# Converting Timestamps to Minutes Per Hour

The following attempts to take non-uniform timestamps and do the following:
* resample those timestamps into minutes
* forward-fill the states
* resample the minutes into hours, summing the minutes

The function `.resample()` changed in pandas 0.18.1, so this was a learning process.

In [1]:
import numpy as np
import pandas as pd
print "This should be '0.20.1':"
print "pandas:         " + str(pd.__version__)
print "This should be '1.12.1':"
print "numpy:          " + str(np.__version__)

This should be '0.20.1':
pandas:         0.20.3
This should be '1.12.1':
numpy:          1.13.1


importing the data from the Library data sample.

In [2]:
useData = pd.read_csv(r'../data/170830_StateData.csv')

In [3]:
useData.head()

Unnamed: 0,computerName,dateStamp,state
0,DMC0021,2017-08-31 00:00:46.393,offline
1,DMC0014,2017-08-31 00:00:46.450,offline
2,DMC0009,2017-08-31 00:00:46.480,offline
3,CRR028,2017-08-31 00:00:46.507,offline
4,CRR017,2017-08-31 00:00:46.510,offline


This is an interesting exercise demonstrating that there are occurrences that evaluated to having occurred at the exact same millisecond.

In [4]:
useData[pd.to_datetime(useData.dateStamp).duplicated(keep=False)]

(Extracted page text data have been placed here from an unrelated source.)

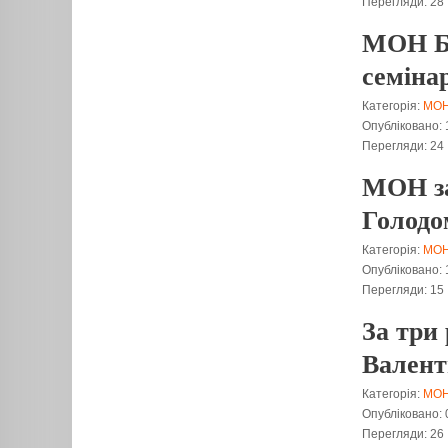
Перегляди: 28
МОН Бо
семіна
Категорія:
МО
Опубліковано: 
Перегляди: 24
МОН за
Голодо
Категорія:
МО
Опубліковано: 
Перегляди: 15
За три
Валент
Категорія:
МО
Опубліковано: 
Перегляди: 26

Unnamed: 0,computerName,dateStamp,state
181,DMC0016,2017-08-31 06:30:28.460,restarted
182,CRR017,2017-08-31 06:30:28.460,restarted
836,DDL0001,2017-08-31 10:57:09.637,offline
837,TL7001,2017-08-31 10:57:09.637,available


Verifying the status of the columns. 'dataStamp' should be a datetime64 field.

In [5]:
useData.dateStamp = useData.dateStamp.apply(pd.to_datetime)

In [6]:
useData.info()

<class 'pandas.core.frame.DataFrame'>
RangeIndex: 1049 entries, 0 to 1048
Data columns (total 3 columns):
computerName    1049 non-null object
dateStamp       1049 non-null datetime64[ns]
state           1049 non-null object
dtypes: datetime64[ns](1), object(2)
memory usage: 24.7+ KB


Testing functionality with a single computer. Working with iterating across the DataFrame later.

In [7]:
computerDataName = 'CITI002'

In [8]:
computerTimeArray = useData[useData.computerName == computerDataName]

In [9]:
computerTimeArray

Unnamed: 0,computerName,dateStamp,state
40,CITI002,2017-08-31 00:05:23.990,offline
88,CITI002,2017-08-31 00:06:00.460,restarted
499,CITI002,2017-08-31 09:30:04.523,in-use
791,CITI002,2017-08-31 10:52:06.430,available
792,CITI002,2017-08-31 10:52:07.003,offline
799,CITI002,2017-08-31 10:52:53.107,restarted


This turns the 'in-use' value into true, and all of the others into false. Since this analysis is based upon when a machine is not being used (as opposed to when it is offline/available/restarted) all other states are irrelevant.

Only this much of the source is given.